◆ **Activity**
Scan the records for lines with the word "Leather", and copy every such line.

◆ **Material to process**
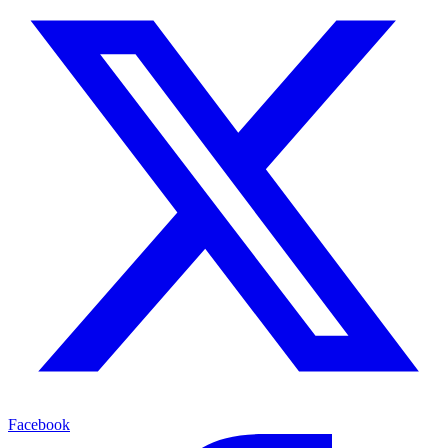
Facebook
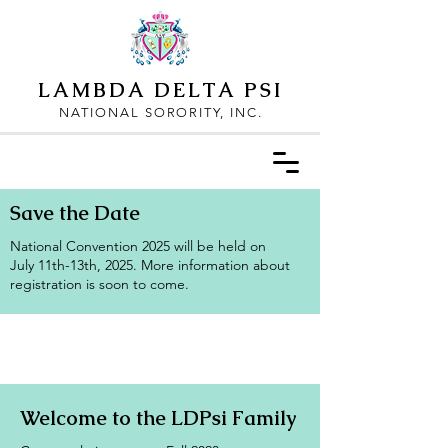
LAMBDA DELTA PSI
NATIONAL SORORITY, INC.
Save the Date
National Convention 2025 will be held on
July 11th-13th, 2025. More information about
registration is soon to come.
Welcome to the LDPsi Family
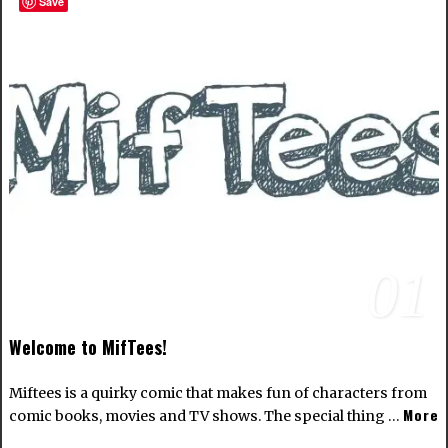
Save
01
Welcome to MifTees!
Miftees is a quirky comic that makes fun of characters from
More
comic books, movies and TV shows. The special thing …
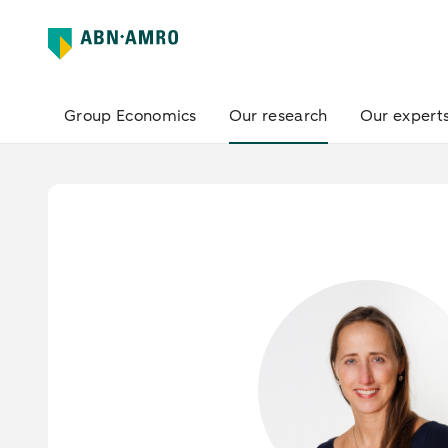
Group Economics
Our research
Our expert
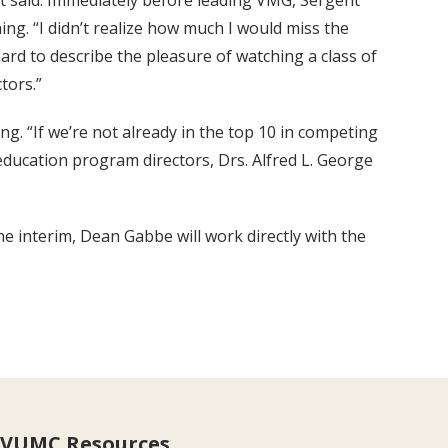
nt said. Immediately before leading VMG, Sergent
ing. “I didn’t realize how much I would miss the
ard to describe the pleasure of watching a class of
tors.”
g. “If we’re not already in the top 10 in competing
education program directors, Drs. Alfred L. George
e interim, Dean Gabbe will work directly with the
VUMC Resources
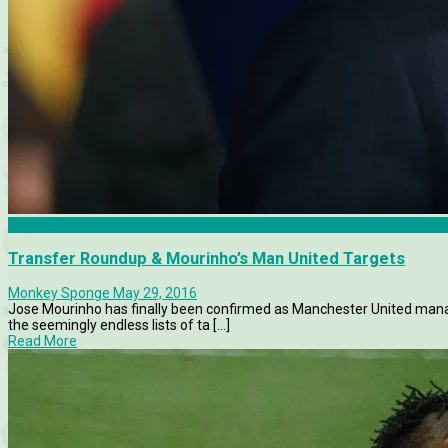
Bayern Munich
Transfer Roundup & Mourinho’s Man United Targets
Monkey Sponge
May 29, 2016
Jose Mourinho has finally been confirmed as Manchester United mana
the seemingly endless lists of ta [...]
Read More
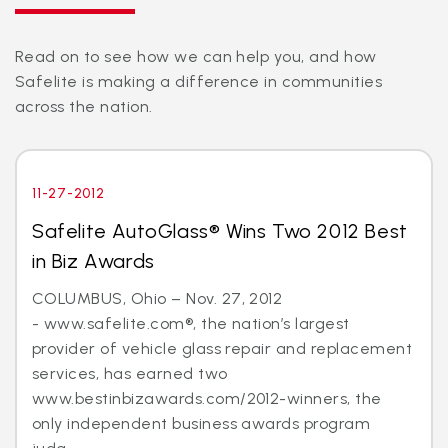
Read on to see how we can help you, and how
Safelite is making a difference in communities
across the nation.
11-27-2012
Safelite AutoGlass® Wins Two 2012 Best
in Biz Awards
COLUMBUS, Ohio – Nov. 27, 2012
- www.safelite.com®, the nation’s largest
provider of vehicle glass repair and replacement
services, has earned two
www.bestinbizawards.com/2012-winners, the
only independent business awards program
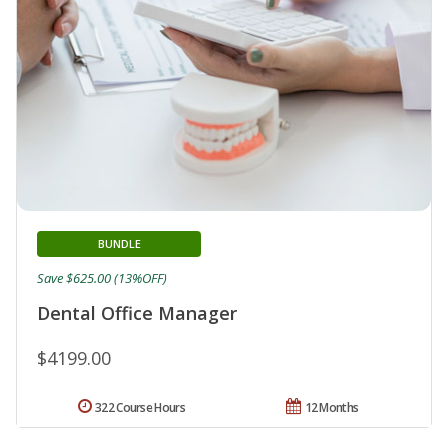
BUNDLE
Save $625.00 (13%OFF)
Dental Office Manager
$4199.00
322 Course Hours
12 Months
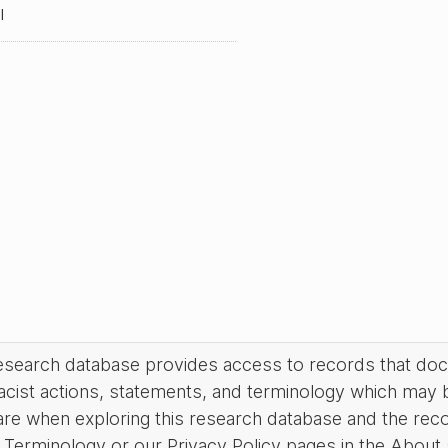
l
research database provides access to records that do
acist actions, statements, and terminology which may 
are when exploring this research database and the rec
Terminology or our Privacy Policy pages in the About se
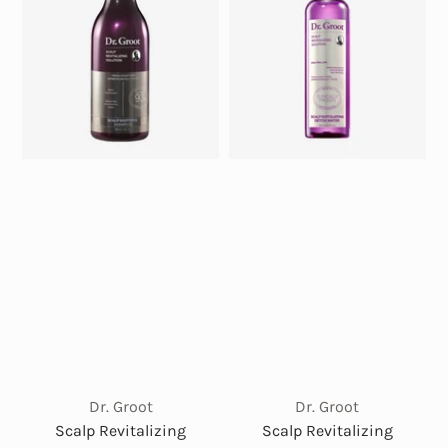
Dr. Groot
Dr. Groot
Scalp Revitalizing
Scalp Revitalizing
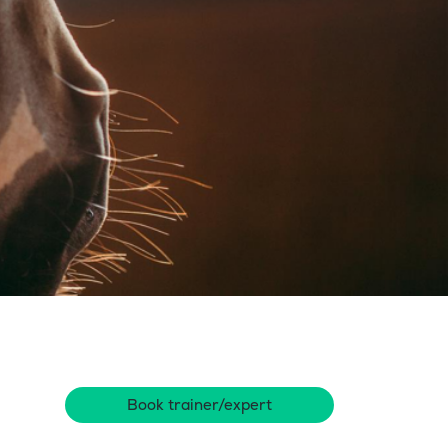
Book trainer/expert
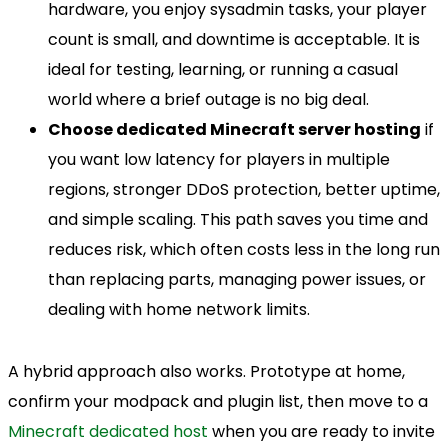
hardware, you enjoy sysadmin tasks, your player
count is small, and downtime is acceptable. It is
ideal for testing, learning, or running a casual
world where a brief outage is no big deal.
Choose dedicated Minecraft server hosting
if
you want low latency for players in multiple
regions, stronger DDoS protection, better uptime,
and simple scaling. This path saves you time and
reduces risk, which often costs less in the long run
than replacing parts, managing power issues, or
dealing with home network limits.
A hybrid approach also works. Prototype at home,
confirm your modpack and plugin list, then move to a
Minecraft dedicated host
when you are ready to invite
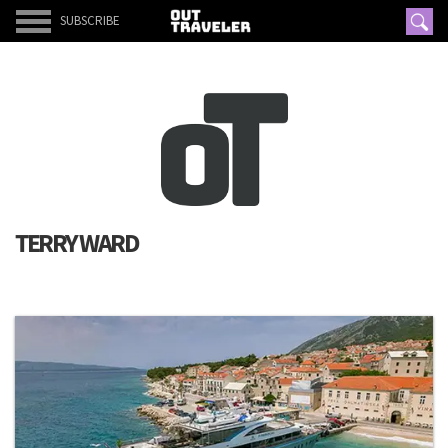
SUBSCRIBE
TERRY WARD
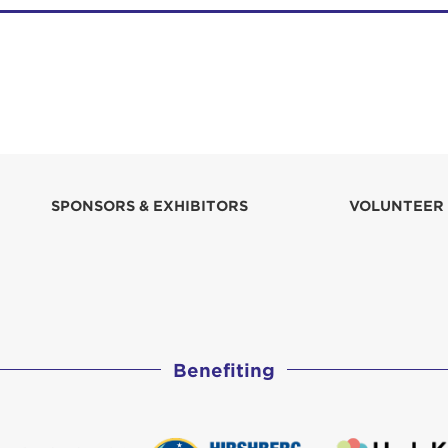
SPONSORS & EXHIBITORS
VOLUNTEER
Benefiting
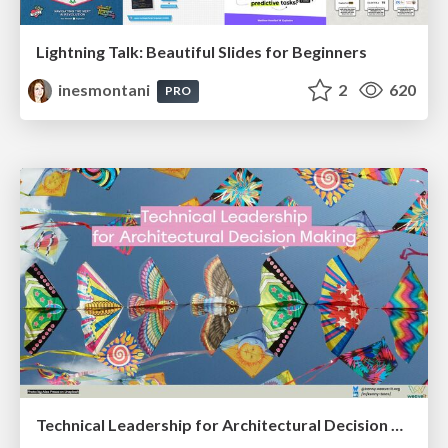
Lightning Talk: Beautiful Slides for Beginners
inesmontani
2
620
PRO
Technical Leadership for Architectural Decision Making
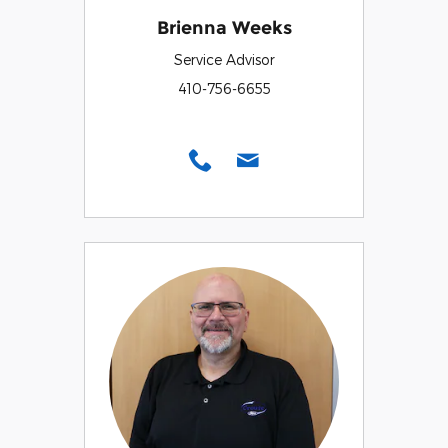
Brienna Weeks
Service Advisor
410-756-6655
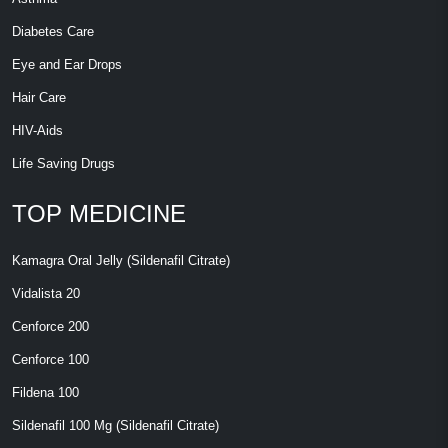
Diabetes Care
Eye and Ear Drops
Hair Care
HIV-Aids
Life Saving Drugs
TOP MEDICINE
Kamagra Oral Jelly (Sildenafil Citrate)
Vidalista 20
Cenforce 200
Cenforce 100
Fildena 100
Sildenafil 100 Mg (Sildenafil Citrate)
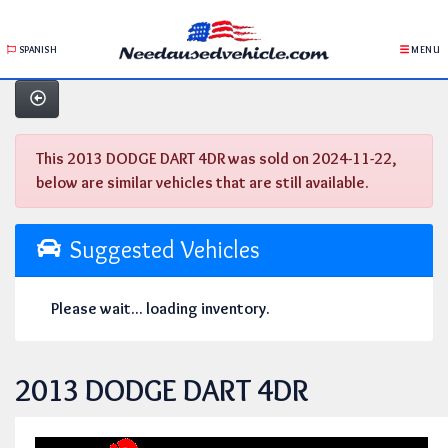
SPANISH
MENU
This 2013 DODGE DART 4DR was sold on 2024-11-22,
below are similar vehicles that are still available.
Suggested Vehicles
Please wait... loading inventory.
2013 DODGE DART 4DR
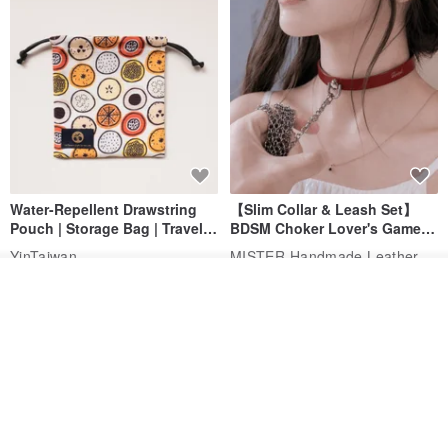
Water-Repellent Drawstring
【Slim Collar & Leash Set】
Pouch | Storage Bag | Travel
BDSM Choker Lover's Game
Pouch for Small Items -
Italian Leather Engraving
MISTER Handmade Leather Studio
YinTaiwan
(W26xL30cm)
US$ 21.39
US$ 97.95
Add to cart
Add to Wish List
View Shop
20% OFF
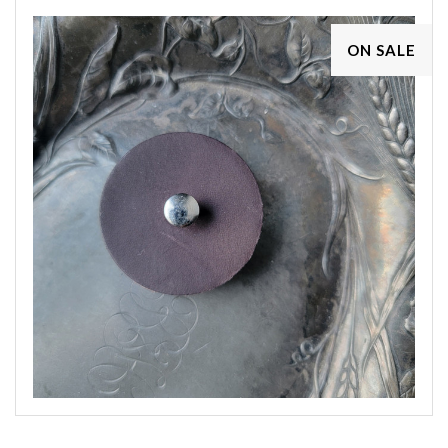
ON SALE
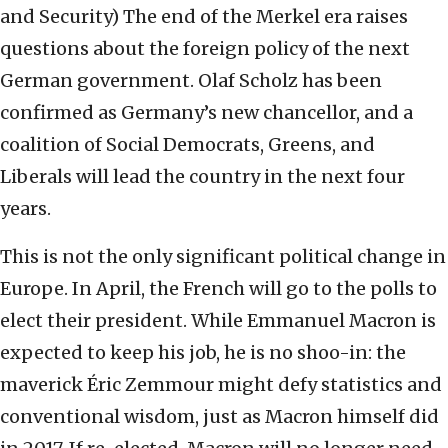
and Security)
The end of the Merkel era raises
questions about the foreign policy of the next
German government. Olaf Scholz has been
confirmed as Germany’s new chancellor, and a
coalition of Social Democrats, Greens, and
Liberals will lead the country in the next four
years.
This is not the only significant political change in
Europe. In April, the French will go to the polls to
elect their president. While Emmanuel Macron is
expected to keep his job, he is no shoo-in: the
maverick Éric Zemmour might defy statistics and
conventional wisdom, just as Macron himself did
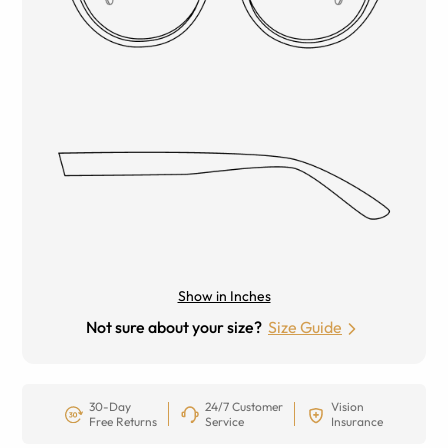
Show in Inches
Not sure about your size?
Size Guide
30-Day
24/7 Customer
Vision
Free Returns
Service
Insurance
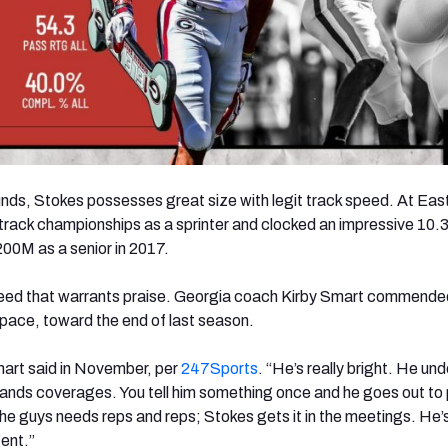
nds, Stokes possesses great size with legit track speed. At Eas
track championships as a sprinter and clocked an impressive 10.
00M as a senior in 2017.
s speed that warrants praise. Georgia coach Kirby Smart commend
is pace, toward the end of last season.
mart said in November, per
247Sports
. “He’s really bright. He un
ands coverages. You tell him something once and he goes out to 
 the guys needs reps and reps; Stokes gets it in the meetings. He’
gent.”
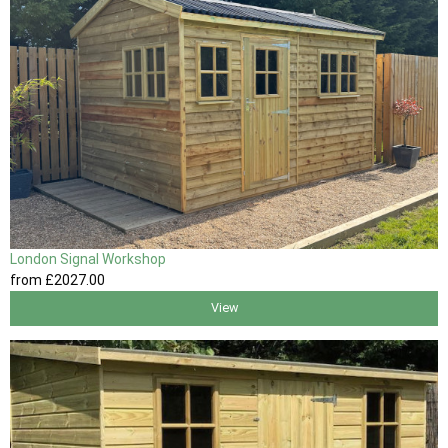
London Signal Workshop
from
£2027
.00
View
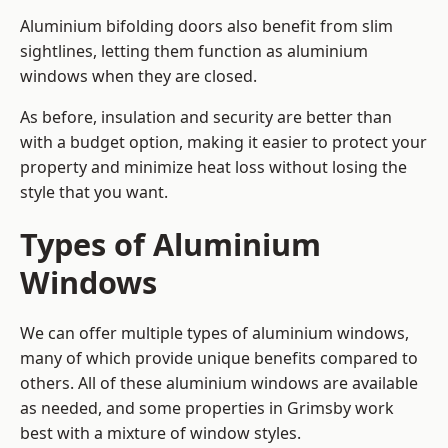
Aluminium bifolding doors also benefit from slim
sightlines, letting them function as aluminium
windows when they are closed.
As before, insulation and security are better than
with a budget option, making it easier to protect your
property and minimize heat loss without losing the
style that you want.
Types of Aluminium
Windows
We can offer multiple types of aluminium windows,
many of which provide unique benefits compared to
others. All of these aluminium windows are available
as needed, and some properties in Grimsby work
best with a mixture of window styles.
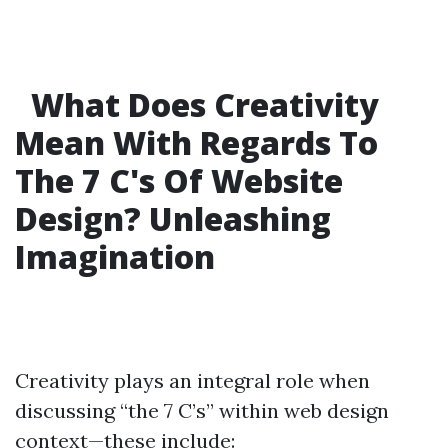
What Does Creativity
Mean With Regards To
The 7 C's Of Website
Design? Unleashing
Imagination
Creativity plays an integral role when
discussing “the 7 C’s” within web design
context—these include:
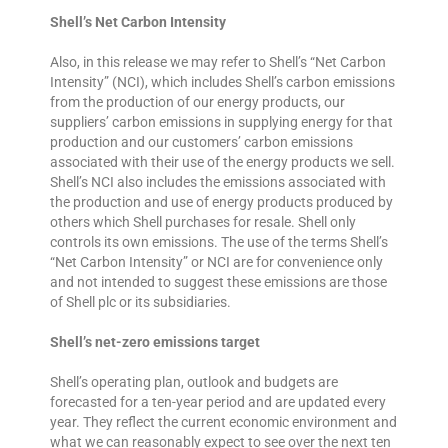
Shell’s Net Carbon Intensity
Also, in this release we may refer to Shell’s “Net Carbon
Intensity” (NCI), which includes Shell’s carbon emissions
from the production of our energy products, our
suppliers’ carbon emissions in supplying energy for that
production and our customers’ carbon emissions
associated with their use of the energy products we sell.
Shell’s NCI also includes the emissions associated with
the production and use of energy products produced by
others which Shell purchases for resale. Shell only
controls its own emissions. The use of the terms Shell’s
“Net Carbon Intensity” or NCI are for convenience only
and not intended to suggest these emissions are those
of Shell plc or its subsidiaries.
Shell’s net-zero emissions target
Shell’s operating plan, outlook and budgets are
forecasted for a ten-year period and are updated every
year. They reflect the current economic environment and
what we can reasonably expect to see over the next ten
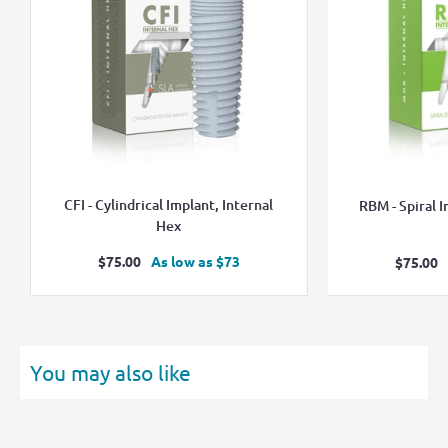
CFI - Cylindrical Implant, Internal
RBM - Spiral I
Hex
Sale
$75.00
As low as $73
Sale
$75.00
price
pric
You may also like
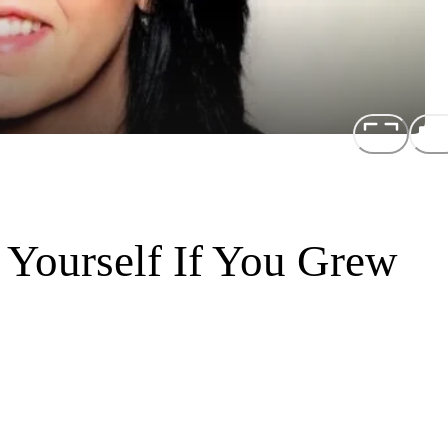
Yourself If You Grew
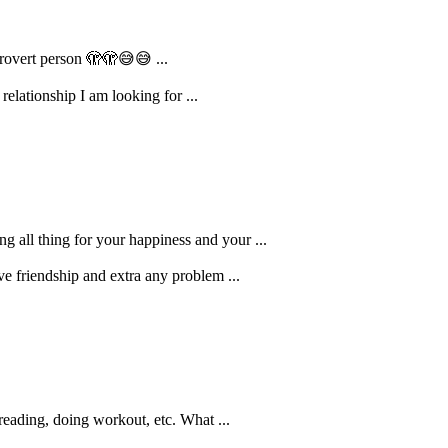
ntrovert person 🫣🫣😅😅 ...
elationship I am looking for ...
g all thing for your happiness and your ...
ve friendship and extra any problem ...
reading, doing workout, etc. What ...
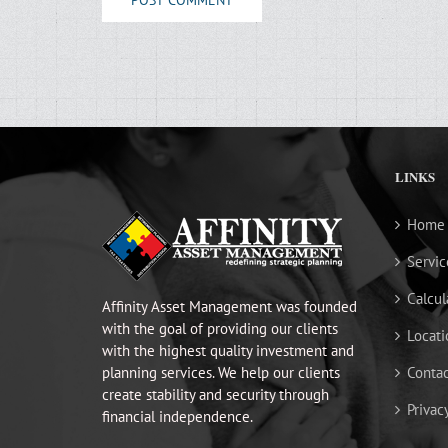
LINKS
Home
Servic
Calcul
Affinity Asset Management was founded
with the goal of providing our clients
Locati
with the highest quality investment and
planning services. We help our clients
Contac
create stability and security through
Privac
financial independence.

◆ **Your solution**
Italian Leather Engraving
MISTER Handmade Leather Studio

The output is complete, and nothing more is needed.